At this level, the person is able to breakdown the components of a concept. Furthermore, he/she is able to make inferences and establish facts to support any generalizations.
- How can the new office policy affect the productivity of the employees?
- Determine the bottle necks in the current process flow.
When a person combines information in a new pattern or way to create a totally different concept, then that person shows the synthesis skills.
- Create an SOP manual for the Operations Department
- Solve the current bottleneck problems in your current process
This is when a person makes judgments on information based on a set of criteria.
- Select the most deserving employee to receive the employee of the year award.
- Explain and justify the new policies of your department
The taxonomy of cognitive domains have facilitated numerous changes in the way school approached learning. As such, the methodologies and teaching strategies have zeroed in the cognitive domain from rudimentary thinking to higher order thinking skills. Moreover, even the corporate world makes use of these domains in their human capital development programs as a guide for proper adult learning interventions and training programs.
By understanding how the mind works and process information, one can provide the most appropriate learning environment. Thus providing meaningful learning.
The Revised Taxonomy
In the mid1990’s, Lorin Anderson, a student of Dr. Bloom proposed some changes to the original taxonomy. Her revisions included changing the names of the domains from nouns to verbs. This change reflected a more active engagement of cognitive function. The second change that was made was reordering the last two categories.
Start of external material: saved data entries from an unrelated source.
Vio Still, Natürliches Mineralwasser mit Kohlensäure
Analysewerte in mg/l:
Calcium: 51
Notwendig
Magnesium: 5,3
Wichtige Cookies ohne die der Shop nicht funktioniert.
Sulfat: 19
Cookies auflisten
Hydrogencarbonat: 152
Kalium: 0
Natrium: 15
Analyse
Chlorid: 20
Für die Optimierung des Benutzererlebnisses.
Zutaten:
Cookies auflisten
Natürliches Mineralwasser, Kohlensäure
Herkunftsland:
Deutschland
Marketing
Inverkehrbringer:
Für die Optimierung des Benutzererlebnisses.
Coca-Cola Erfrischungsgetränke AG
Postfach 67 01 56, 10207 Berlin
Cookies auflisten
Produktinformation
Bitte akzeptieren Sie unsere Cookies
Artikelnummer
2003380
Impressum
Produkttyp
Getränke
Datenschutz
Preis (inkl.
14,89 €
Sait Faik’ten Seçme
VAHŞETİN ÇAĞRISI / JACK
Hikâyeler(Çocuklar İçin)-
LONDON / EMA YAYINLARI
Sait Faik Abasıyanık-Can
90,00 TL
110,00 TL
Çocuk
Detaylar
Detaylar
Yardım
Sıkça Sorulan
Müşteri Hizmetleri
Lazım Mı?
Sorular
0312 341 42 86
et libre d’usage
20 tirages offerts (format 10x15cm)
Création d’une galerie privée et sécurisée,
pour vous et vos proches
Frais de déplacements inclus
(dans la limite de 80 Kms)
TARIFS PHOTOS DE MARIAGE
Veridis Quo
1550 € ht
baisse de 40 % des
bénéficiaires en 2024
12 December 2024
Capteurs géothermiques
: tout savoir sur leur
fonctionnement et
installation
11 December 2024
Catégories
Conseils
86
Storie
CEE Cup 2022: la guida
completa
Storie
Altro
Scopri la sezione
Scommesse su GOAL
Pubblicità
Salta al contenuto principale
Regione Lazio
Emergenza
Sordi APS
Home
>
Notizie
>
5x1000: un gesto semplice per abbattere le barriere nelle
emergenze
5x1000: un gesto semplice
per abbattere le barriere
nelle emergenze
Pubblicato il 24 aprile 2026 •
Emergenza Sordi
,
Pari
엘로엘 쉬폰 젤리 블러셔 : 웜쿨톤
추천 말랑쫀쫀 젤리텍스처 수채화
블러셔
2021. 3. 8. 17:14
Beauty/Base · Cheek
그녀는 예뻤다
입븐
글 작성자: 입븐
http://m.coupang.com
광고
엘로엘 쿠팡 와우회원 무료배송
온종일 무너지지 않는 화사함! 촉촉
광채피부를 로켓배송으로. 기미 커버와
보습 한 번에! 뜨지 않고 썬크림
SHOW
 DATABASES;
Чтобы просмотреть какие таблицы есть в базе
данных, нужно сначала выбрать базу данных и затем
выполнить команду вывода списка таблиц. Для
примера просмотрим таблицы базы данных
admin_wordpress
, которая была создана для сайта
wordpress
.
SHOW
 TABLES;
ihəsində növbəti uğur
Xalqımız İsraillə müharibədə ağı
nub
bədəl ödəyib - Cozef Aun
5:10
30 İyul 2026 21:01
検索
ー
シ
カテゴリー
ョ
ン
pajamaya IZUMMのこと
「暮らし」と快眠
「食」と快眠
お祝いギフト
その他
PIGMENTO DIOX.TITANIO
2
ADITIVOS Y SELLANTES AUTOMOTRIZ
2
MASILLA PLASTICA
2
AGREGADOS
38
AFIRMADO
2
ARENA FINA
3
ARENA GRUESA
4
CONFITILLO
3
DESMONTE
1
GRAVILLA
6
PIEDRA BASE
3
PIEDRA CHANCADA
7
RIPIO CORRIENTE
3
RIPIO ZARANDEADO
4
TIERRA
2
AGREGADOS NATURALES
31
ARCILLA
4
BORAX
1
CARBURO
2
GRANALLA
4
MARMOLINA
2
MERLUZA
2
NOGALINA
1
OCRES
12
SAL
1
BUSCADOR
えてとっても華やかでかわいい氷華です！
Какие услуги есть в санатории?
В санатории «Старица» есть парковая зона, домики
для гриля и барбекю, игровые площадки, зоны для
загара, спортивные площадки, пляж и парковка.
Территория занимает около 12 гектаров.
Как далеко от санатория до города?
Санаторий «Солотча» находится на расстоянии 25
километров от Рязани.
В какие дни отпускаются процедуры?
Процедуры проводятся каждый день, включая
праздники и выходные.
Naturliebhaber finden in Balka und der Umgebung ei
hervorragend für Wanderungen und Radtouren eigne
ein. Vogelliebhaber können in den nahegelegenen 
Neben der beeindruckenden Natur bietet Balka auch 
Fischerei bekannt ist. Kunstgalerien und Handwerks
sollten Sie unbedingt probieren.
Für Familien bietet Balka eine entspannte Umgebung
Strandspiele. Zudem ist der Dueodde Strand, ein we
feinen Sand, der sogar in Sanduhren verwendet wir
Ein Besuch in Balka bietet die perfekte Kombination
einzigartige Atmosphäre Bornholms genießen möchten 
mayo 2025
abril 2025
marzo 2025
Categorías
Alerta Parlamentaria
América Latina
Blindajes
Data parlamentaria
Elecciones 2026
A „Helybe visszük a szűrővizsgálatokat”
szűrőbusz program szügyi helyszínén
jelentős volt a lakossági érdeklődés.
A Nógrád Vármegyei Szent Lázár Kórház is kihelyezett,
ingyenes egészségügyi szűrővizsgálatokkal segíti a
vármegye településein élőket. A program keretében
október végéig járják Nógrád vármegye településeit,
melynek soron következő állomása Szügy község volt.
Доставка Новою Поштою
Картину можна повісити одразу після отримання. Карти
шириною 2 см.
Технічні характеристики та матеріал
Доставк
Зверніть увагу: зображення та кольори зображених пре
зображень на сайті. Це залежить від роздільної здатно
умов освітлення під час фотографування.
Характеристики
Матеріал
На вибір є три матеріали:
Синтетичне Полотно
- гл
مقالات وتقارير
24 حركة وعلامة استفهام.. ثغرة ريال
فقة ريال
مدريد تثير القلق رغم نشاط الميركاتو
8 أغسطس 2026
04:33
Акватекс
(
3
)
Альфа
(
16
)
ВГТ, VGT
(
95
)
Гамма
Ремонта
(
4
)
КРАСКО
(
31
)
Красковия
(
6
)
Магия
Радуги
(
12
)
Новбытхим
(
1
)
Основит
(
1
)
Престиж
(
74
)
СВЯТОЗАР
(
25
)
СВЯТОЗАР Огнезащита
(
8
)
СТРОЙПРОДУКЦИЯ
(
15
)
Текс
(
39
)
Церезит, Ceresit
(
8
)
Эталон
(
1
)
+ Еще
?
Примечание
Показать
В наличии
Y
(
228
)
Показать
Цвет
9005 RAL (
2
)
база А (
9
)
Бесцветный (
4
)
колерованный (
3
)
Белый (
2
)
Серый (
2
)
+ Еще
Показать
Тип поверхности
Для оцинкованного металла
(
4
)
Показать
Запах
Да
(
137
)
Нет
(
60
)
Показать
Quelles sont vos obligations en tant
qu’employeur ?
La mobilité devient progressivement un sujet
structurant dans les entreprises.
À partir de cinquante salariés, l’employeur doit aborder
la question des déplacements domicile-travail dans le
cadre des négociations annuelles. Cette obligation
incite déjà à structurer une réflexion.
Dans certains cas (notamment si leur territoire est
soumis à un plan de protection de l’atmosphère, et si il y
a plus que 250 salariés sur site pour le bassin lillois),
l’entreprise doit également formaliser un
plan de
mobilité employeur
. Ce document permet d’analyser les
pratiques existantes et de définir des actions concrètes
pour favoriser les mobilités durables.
A Comparison of Taxonomies
As an educator and a human capital development professional, having the knowledge of Bloom's cognitive domains comes in handy. This cognitive development principles provides the backdrop for more meaningful experiences in the class or in the corporate world. moreover, by utilizing the best way people learn, we help others become better and more productive. Furthermore, when it is paired with other educational principles and the most recent studies in one's field, one can expect greater things.
The human mind can accomplish so many things. But with a little more help from others, the potential for growth becomes truly limitless. Bloom's Taxonomy offers as a way to scaffold this learning.